Ein Verzweiflungsschrei gegen  Zweitrangigkeit.

Wie die jüngsten Krawalle in Paris und ganz Frankreich,

 

nur, daß jetzt weltweit auch der einfachere islamische Klerus und gar der iranische Präsident dazugehört.

Pariser Krawalle verursachten 2005 Schäden von bis zu 60 Millionen Euro. Rund 10.000 Autos sind in Flammen aufgegangen. Schulen, Sporthallen und Polizeiwachen wurden beschädigt.

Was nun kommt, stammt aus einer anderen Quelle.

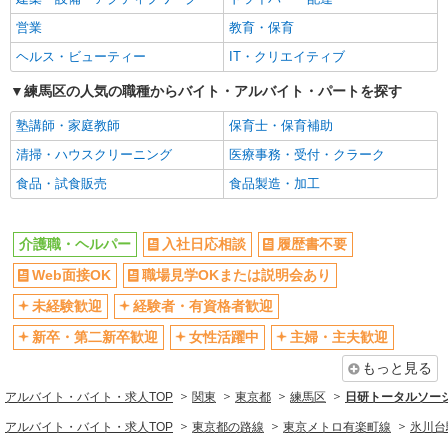
ンセル手当：職務時給の60％支給 ※居住支援特別
Web面接OK
職場見学OKまたは説明会あり
SOMPOケア 上石神井 定期巡回/2130da1
手当は勤続5年目までの方はさらに時給＋50円（再
営業
教育・保育
介護スタッフ
未経験歓迎
経験者・有資格者歓迎
入社者は除く）
ヘルス・ビューティー
IT・クリエイティブ
【介護福祉士】 月給：282,300円 年収例：380
新卒・第二新卒歓迎
女性活躍中
万円〜 ※職務手当、特別職務手当、特別地域手
練馬区の人気の職種からバイト・アルバイト・パートを探す
主婦・主夫歓迎
当、（東京都）居住支援特別手当、働きがい向上
フリーター歓迎
東京都練馬区上石神井2丁目22-27 【そんぽの
手当、日祝手当（月平均2回分）、在宅手当（月平
塾講師・家庭教師
家S 上石神井】建物内
保育士・保育補助
学歴不問
ブランクOK
均10回分）等、毎月平均的に支払われる手当を含
清掃・ハウスクリーニング
みます。 ■深夜勤手当別途支給：4,000円/回 ■オン
医療事務・受付・クラーク
ミドル（40代～）活躍中
エルダー（50代～）活躍中
詳細を見る
キープ
コール手当（1,000円/日）あり ◎残業時は別途時
食品・試食販売
食品製造・加工
シニア（60代～）活躍中
昇給あり
間外手当支給（超過1分〜） ◎居住支援特別手当
は勤続5年目までの方はさらに1万円支給（再入社
週払い
正社員
週2～3日勤務OK
は除く） ◎賞与 基本給2.08ヶ月分/年支給
そんぽの家S 上石神井/2009ba1
介護職・ヘルパー
入社日応相談
履歴書不要
10時～勤務OK
16時前退社OK
介護スタッフ
時間や曜日が選べる・シフト自由
Web面接OK
職場見学OKまたは説明会あり
深夜
【介護福祉士】 月給：302,300円 年収例：406
万円〜 ※下記毎月平均的に支払われる手当を含み
禁煙・分煙
残業ほぼなし
未経験歓迎
経験者・有資格者歓迎
ます。 ・職務手当 ・特別職務手当 ・特別地域手
東京都練馬区上石神井2丁目22-27
転勤なし
登録制
新卒・第二新卒歓迎
女性活躍中
主婦・主夫歓迎
当 ・（東京都）居住支援特別手当 ・働きがい向上
手当 ・特別夜勤手当 ・日祝手当（月平均2回分）
交通費支給
社会保険あり
もっと見る
詳細を見る
キープ
・夜勤手当（月平均5回分） ※居住支援特別手当
社割・特典あり
研修制度あり
は勤続5年目までの方はさらに1万円支給（再入社
アルバイト・バイト・求人TOP
関東
東京都
練馬区
日研トータルソー
は除く） ◎賞与：基本給2.08ヶ月分/年支給 ◎残
アルバイト
パート
資格取得支援制度あり
アルバイト・バイト・求人TOP
業時は別途時間外手当支給（超過1分〜）
東京都の路線
東京メトロ有楽町線
氷川台
SOMPOケア ラヴィーレ南大泉/5009aa2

Im globalen Prozess der geistigen und wirtschaftlichen und damit auch der politischen  Entwicklung hängen die islamisch geprägten Staaten, und erst recht die einfache Bevölkerung noch weitgehend in der Zeit des Nationalismus fest, noch im Kalten Krieg des vergangenen Jahrhunderts, mit seiner dialektischen Doppelzüngigkeit von Klassenkampf und Alleingültigkeitsanspruch, und teils auch noch im Mittelalter. Die progressiven islamischen Theologen und Pädagogen leben ausgestoßen meist ungehört im Exil.

 

Vor Gott gibt es keinen Rangunterschied, ob Du arm oder reich, klug oder naiv, stark oder schwach, hübsch oder häßlich bist. Er sieht in Dein Herz, - gleichgültig, ob Du  zu Gott, zu Allah im Namen Jesu, Moses, Mohammeds oder Mariä betest oder ihn unmittelbar anspricht. Wir sind allesamt seine Kinder.

 

Die rasante Entwicklung innerhalb von 50 Jahren vom Weltkrieg zu einer friedlichen Weltgemeinschaft wurde zwar logistisch, nicht jedoch schon gedanklich, sprachlich, philosophisch oder theologisch bewältigt. Und je unterschiedlicher der Grad an Einsicht und Vernunft ist, umso deutlicher ergeben sich daraus Rangunterschiede, die von einfacheren Gemütern als Arroganz empfunden werden. Der Unverständige greift statt zur Erkenntnis zu Gewalt, Terror und Publicity.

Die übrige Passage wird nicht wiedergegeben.